Scala 2.8 allows a shorthand syntax for implicit parameters, called Context Bounds. Briefly, a method with a type parameter A that requires an implicit parameter of type M[A]:
def foo[A](implicit ma: M[A])
can be rewritten as:
def foo[A: M]
But what's the point of passing the implicit parameter but not naming it? How can this be useful when implementing the method foo?

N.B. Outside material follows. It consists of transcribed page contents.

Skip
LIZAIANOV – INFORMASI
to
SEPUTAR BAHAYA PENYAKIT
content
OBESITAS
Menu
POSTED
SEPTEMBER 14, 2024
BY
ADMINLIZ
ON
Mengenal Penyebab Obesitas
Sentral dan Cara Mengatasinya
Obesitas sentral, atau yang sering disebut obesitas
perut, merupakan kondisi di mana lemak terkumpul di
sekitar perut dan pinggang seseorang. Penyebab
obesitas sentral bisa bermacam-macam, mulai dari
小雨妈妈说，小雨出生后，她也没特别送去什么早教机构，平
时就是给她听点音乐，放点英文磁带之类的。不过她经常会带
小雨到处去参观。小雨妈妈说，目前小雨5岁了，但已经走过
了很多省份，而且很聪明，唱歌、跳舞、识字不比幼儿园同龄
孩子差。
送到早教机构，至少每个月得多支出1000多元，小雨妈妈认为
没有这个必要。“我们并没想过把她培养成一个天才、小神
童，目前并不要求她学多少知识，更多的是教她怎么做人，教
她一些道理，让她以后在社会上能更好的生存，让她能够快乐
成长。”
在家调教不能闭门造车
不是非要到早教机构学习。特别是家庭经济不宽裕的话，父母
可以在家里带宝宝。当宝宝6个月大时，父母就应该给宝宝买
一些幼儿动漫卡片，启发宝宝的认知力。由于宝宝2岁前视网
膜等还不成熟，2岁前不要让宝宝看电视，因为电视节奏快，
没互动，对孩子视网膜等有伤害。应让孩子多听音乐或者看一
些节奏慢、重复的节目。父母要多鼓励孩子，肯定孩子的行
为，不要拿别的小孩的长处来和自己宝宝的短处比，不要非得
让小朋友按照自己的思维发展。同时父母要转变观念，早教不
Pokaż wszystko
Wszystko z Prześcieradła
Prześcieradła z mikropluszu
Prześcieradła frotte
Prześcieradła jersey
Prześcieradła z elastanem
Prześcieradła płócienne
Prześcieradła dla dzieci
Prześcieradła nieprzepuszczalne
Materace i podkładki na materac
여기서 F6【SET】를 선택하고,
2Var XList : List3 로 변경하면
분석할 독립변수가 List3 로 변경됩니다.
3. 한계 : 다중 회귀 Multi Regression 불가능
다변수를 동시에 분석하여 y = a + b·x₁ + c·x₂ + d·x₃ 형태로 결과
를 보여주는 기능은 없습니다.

Often, the implicit parameter need not be referred to directly, it will be tunneled through as an implicit argument to another method that is called. If it is needed, you can still retain the terse method signature with the Context Bound, and call implicitly to materialize the value:
def foo[A: M] = {
val ma = implicitly[M[A]]
}
Passing a subset of implicit parameters explicitly
Suppose you are calling a method that pretty prints a person, using a type class based approach:
trait Show[T] { def show(t: T): String }
object Show {
implicit def IntShow: Show[Int] = new Show[Int] { def show(i: Int) = i.toString }
implicit def StringShow: Show[String] = new Show[String] { def show(s: String) = s }
def ShoutyStringShow: Show[String] = new Show[String] { def show(s: String) = s.toUpperCase }
}
case class Person(name: String, age: Int)
object Person {
implicit def PersonShow(implicit si: Show[Int], ss: Show[String]): Show[Person] = new Show[Person] {
def show(p: Person) = "Person(name=" + ss.show(p.name) + ", age=" + si.show(p.age) + ")"
}
}
val p = Person("bob", 25)
implicitly[Show[Person]].show(p)
What if we want to change the way that the name is output? We can explicitly call PersonShow, explicitly pass an alternative Show[String], but we want the compiler to pass the Show[Int].

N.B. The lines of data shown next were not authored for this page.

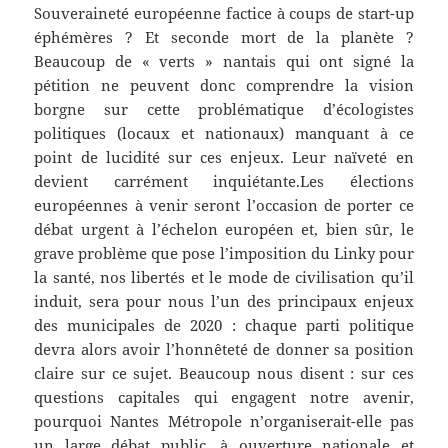
Souveraineté européenne factice à coups de start-up
éphémères ? Et seconde mort de la planète ?
Beaucoup de « verts » nantais qui ont signé la
pétition ne peuvent donc comprendre la vision
borgne sur cette problématique d’écologistes
politiques (locaux et nationaux) manquant à ce
point de lucidité sur ces enjeux. Leur naïveté en
devient carrément inquiétante.Les élections
européennes à venir seront l’occasion de porter ce
débat urgent à l’échelon européen et, bien sûr, le
grave problème que pose l’imposition du Linky pour
la santé, nos libertés et le mode de civilisation qu’il
induit, sera pour nous l’un des principaux enjeux
des municipales de 2020 : chaque parti politique
devra alors avoir l’honnêteté de donner sa position
claire sur ce sujet. Beaucoup nous disent : sur ces
questions capitales qui engagent notre avenir,
pourquoi Nantes Métropole n’organiserait-elle pas
un large débat public, à ouverture nationale et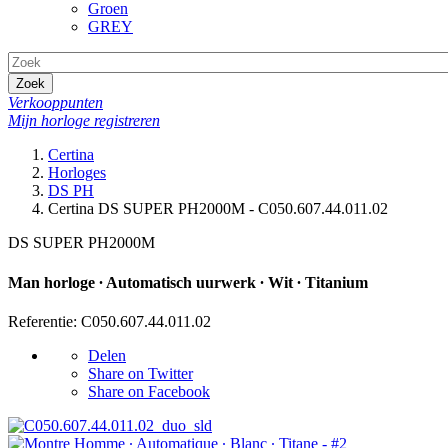
Groen
GREY
Zoek
Verkooppunten
Mijn horloge registreren
Certina
Horloges
DS PH
Certina DS SUPER PH2000M - C050.607.44.011.02
DS SUPER PH2000M
Man horloge ∙ Automatisch uurwerk ∙ Wit ∙ Titanium
Referentie: C050.607.44.011.02
Delen
Share on Twitter
Share on Facebook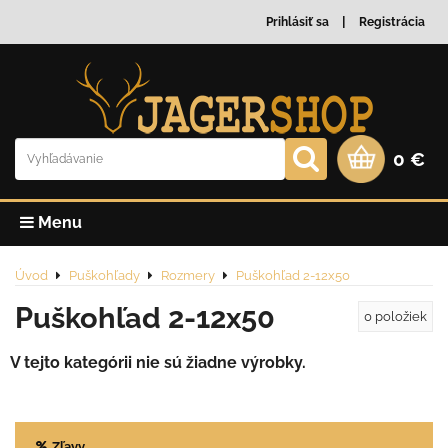
Prihlásiť sa
Registrácia
0 €
Menu
Úvod
Puškohľady
Rozmery
Puškohľad 2-12x50
Puškohľad 2-12x50
0
položiek
Zľavy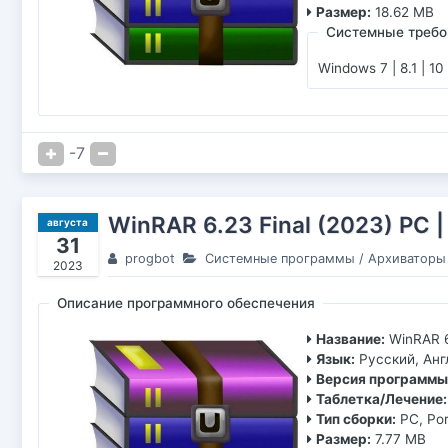
Размер:
18.62 MB
Системные требо
Windows 7 | 8.1 | 10
-7
WinRAR 6.23 Final (2023) РС 
августа
31
progbot
Системные программы
/
Архиваторы
2023
Описание программного обеспечения
Название:
WinRAR 6
Язык:
Русский, Анг
Версия программы
Таблетка/Лечение:
Тип сборки:
PC, Po
Размер:
7.77 MB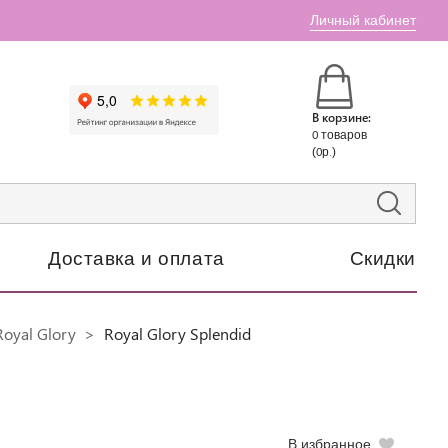
Личный кабинет
В корзине:
0 товаров
(0р.)
Доставка и оплата
Скидки
oyal Glory
Royal Glory Splendid
В избранное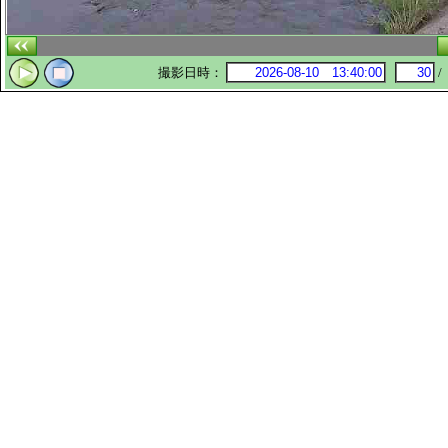
撮影日時：
/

Person.PersonShow(si = implicitly, ss = Show.ShoutyStringShow).show(p)
Starting Scala 3 implicitly has been replaced with improved summon which has the advantage of being able to return a more precise type than asked for
The summon method corresponds to implicitly in Scala 2. It is
precisely the same as the the method in Shapeless. The difference
between summon (or the) and implicitly is that summon can return a
more precise type than the type that was asked for.
For example given the following type
trait F[In]:
type Out
def f(v: Int): Out
given F[Int] with
type Out = String
def f(v: Int): String = v.toString
implicitly method would summon a term with erased type member Out
scala> implicitly[F[Int]]
val res5: F[Int] = given_F_Int$#7d0e5fbb
scala> implicitly[res5.Out =:= String]
1 |implicitly[res5.Out =:= String]
| ^
| Cannot prove that res5.Out =:= String.
scala> val x: res5.Out = ""
1 |val x: res5.Out = ""
| ^^
| Found: ("" : String)
| Required: res5.Out
In order to recover the type member we would have to refer to it explicitly which defeats the purpose of having the type member instead of type parameter
scala> implicitly[F[Int] { type Out = String }]

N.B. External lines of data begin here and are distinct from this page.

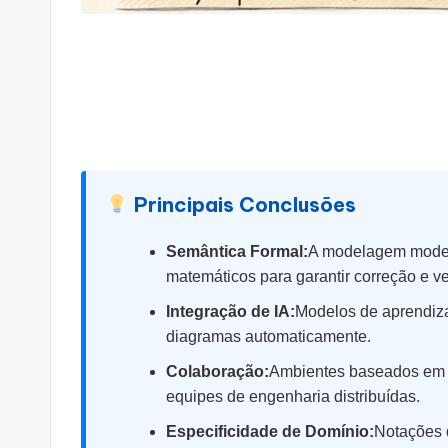
si
g
h
t
s
Principais Conclusões
&
Semântica Formal:
A modelagem moder
matemáticos para garantir correção e ve
S
Integração de IA:
Modelos de aprendiza
o
diagramas automaticamente.
ft
Colaboração:
Ambientes baseados em n
equipes de engenharia distribuídas.
w
Especificidade de Domínio:
Notações d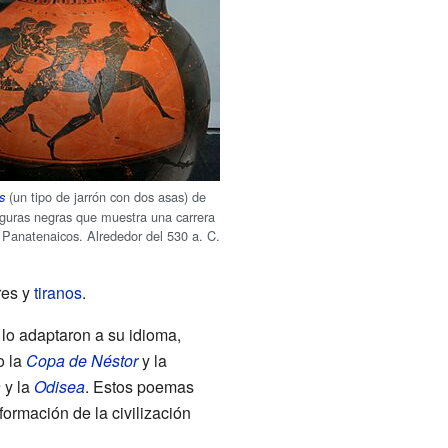
(un tipo de jarrón con dos asas) de
s
iguras negras que muestra una carrera
 Panatenaicos. Alrededor del 530 a. C.
res y
tiranos
.
 lo adaptaron a su idioma,
o la
Copa de Néstor
y la
a
y la
Odisea
. Estos poemas
 formación de la civilización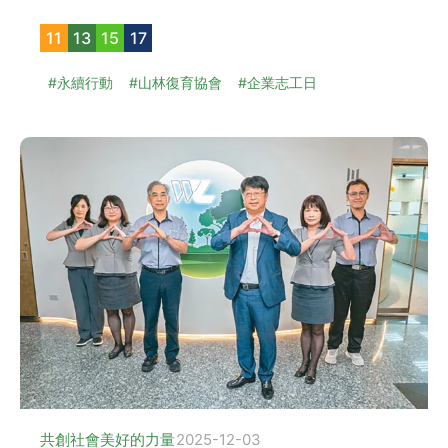
11
13
15
17
#永續行動
#山林復育協會
#企業志工日
共創社會美好的力量
2025-12-03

val res6: F[Int]{Out = String} = given_F_Int$#7d0e5fbb
scala> implicitly[res6.Out =:= String]
val res7: res6.Out =:= String = generalized constraint
However summon defined as
def summon[T](using inline x: T): x.type = x
does not suffer from this problem
scala> summon[F[Int]]
val res8: given_F_Int.type = given_F_Int$#7d0e5fbb
scala> summon[res8.Out =:= String]
val res9: String =:= String = generalized constraint
scala> val x: res8.Out = ""
val x: res8.Out = ""
where we see type member type Out = String did not get erased even though we only asked for F[Int] and not F[Int] { type Out = String }. This can prove particularly relevant when chaining dependently typed functions:
The type summoned by implicitly has no Out type member. For this
reason, we should avoid implicitly when working with dependently typed
functions.
A "teach you to fish" answer is to use the alphabetic member index currently available in the Scaladoc nightlies. The letters (and the #, for non-alphabetic names) at the top of the package / class pane are links to the index for member names beginning with that letter (across all classes). If you choose I, e.g., you'll find the implicitly entry with one occurrence, in Predef, which you can visit from the link there.